We describe two cases of massive-clotted haemothorax in cardiac surgery patients with haemodynamic and respiratory instability that were successfully diagnosed by lung ultrasound examination.

A 67-year-old man underwent triple coronary artery bypass graft surgery (left internal mammary artery to left anterior descending artery, saphenous vein autograft to right coronary artery and saphenous vein autograft to the circumflex artery).

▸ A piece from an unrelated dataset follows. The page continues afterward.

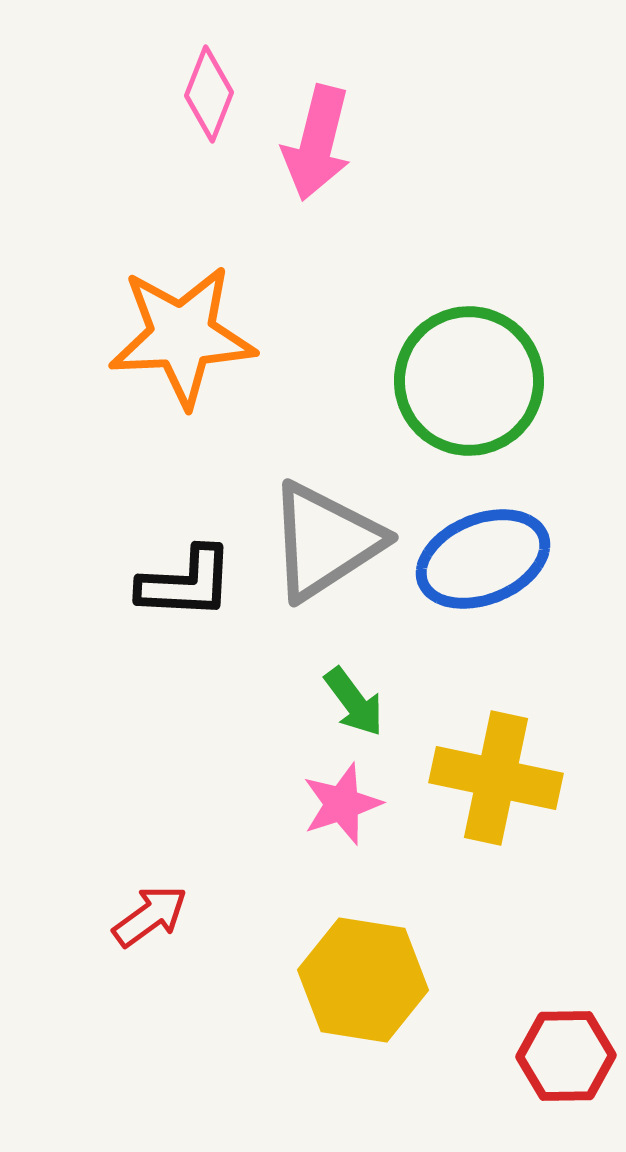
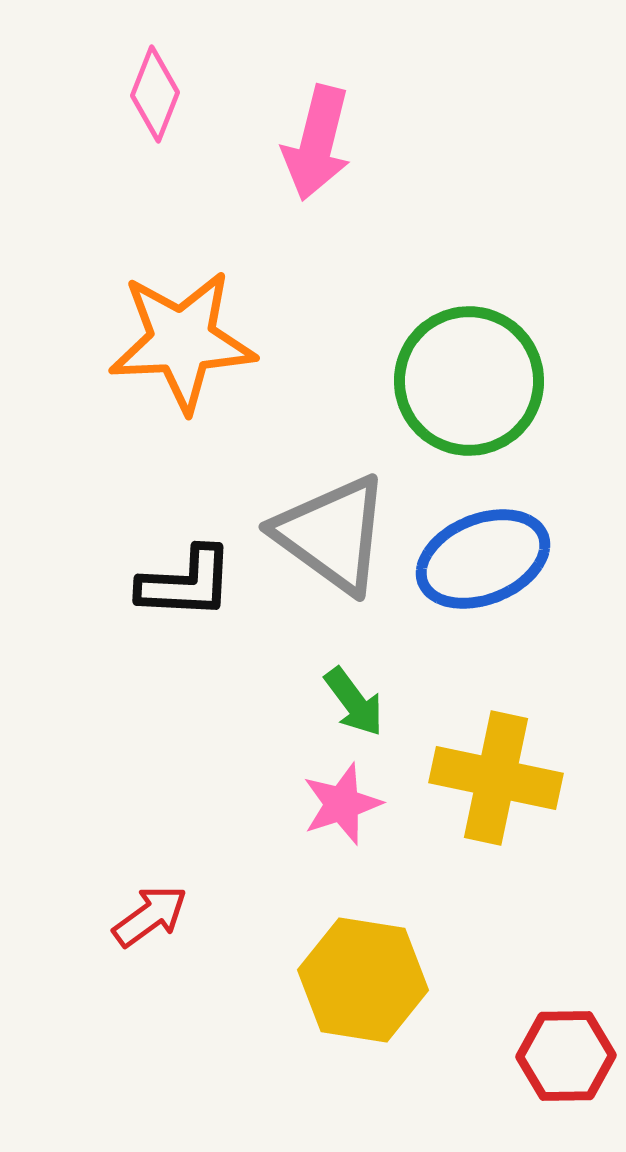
pink diamond: moved 54 px left
orange star: moved 5 px down
gray triangle: moved 7 px right, 7 px up; rotated 51 degrees counterclockwise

After the end of surgery, the patient was referred to the intensive care unit (ICU) and although his ICU stay was apparently uncomplicated, seven days after discharge the patient developed dyspnoea and chest pain. He was readmitted to the ICU for further monitoring. Initial examination showed hypotension 80/45 mmHg, tachycardia 110 pulse/minute and hypoxaemia oximeter reading of 88% on room air. Physical examination showed diminished breath sounds over the left hemithorax. Blood gas analysis showed P[O.sub.2] 55 mmHg, C[O.sub.2] 48 mmHg and haemoglobin level of 7.5 g/dl.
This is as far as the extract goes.